The task:
Each time a line of the listing holds "friso", copy that line.
Information supplied START
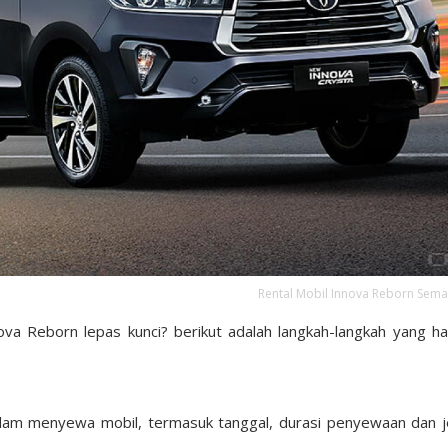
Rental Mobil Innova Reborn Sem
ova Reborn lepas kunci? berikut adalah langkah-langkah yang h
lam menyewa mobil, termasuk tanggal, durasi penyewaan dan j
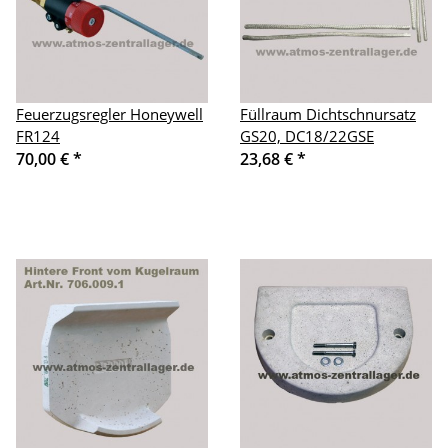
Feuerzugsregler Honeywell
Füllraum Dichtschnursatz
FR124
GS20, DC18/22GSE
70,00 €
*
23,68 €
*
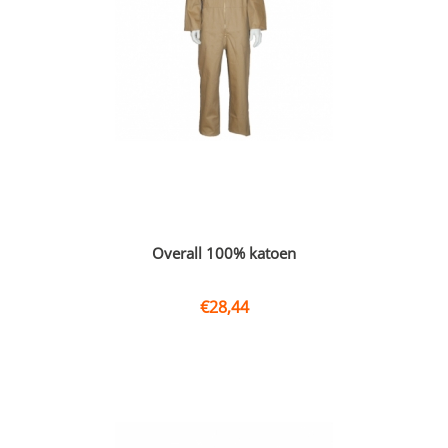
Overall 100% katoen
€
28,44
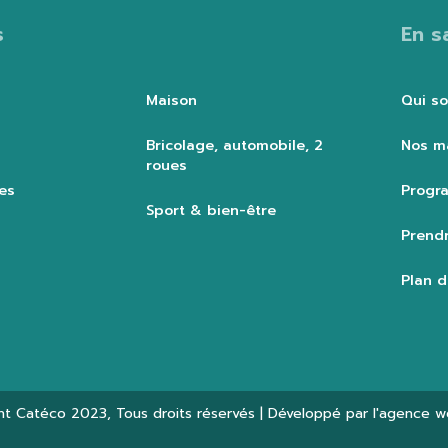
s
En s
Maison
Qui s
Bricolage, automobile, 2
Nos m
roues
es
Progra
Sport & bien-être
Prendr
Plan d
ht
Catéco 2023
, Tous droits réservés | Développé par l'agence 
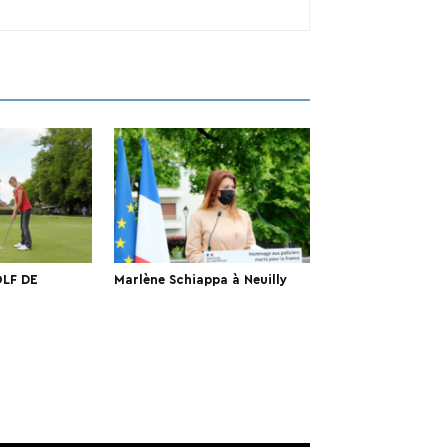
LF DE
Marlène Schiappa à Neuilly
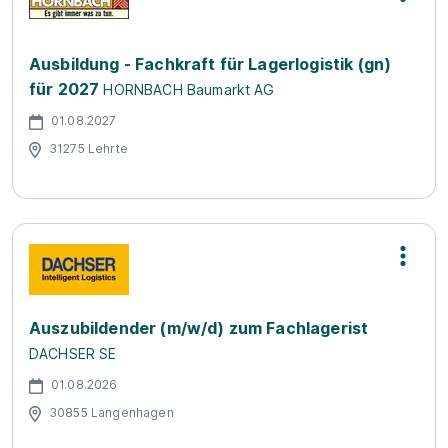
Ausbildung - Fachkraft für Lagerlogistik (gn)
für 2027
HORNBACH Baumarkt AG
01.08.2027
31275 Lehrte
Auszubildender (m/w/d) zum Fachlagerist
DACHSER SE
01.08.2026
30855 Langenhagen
Information supplied END
Information supplied START
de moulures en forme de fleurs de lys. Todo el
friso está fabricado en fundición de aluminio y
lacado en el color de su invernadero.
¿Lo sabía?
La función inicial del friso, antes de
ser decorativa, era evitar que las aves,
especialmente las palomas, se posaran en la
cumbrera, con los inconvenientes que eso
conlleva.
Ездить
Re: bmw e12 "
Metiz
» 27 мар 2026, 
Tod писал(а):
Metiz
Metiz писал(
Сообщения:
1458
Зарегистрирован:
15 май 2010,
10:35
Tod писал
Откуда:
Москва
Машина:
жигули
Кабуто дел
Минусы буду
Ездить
Information supplied END
The completed task:
friso está fabricado en fundición de aluminio y
La función inicial del friso, antes de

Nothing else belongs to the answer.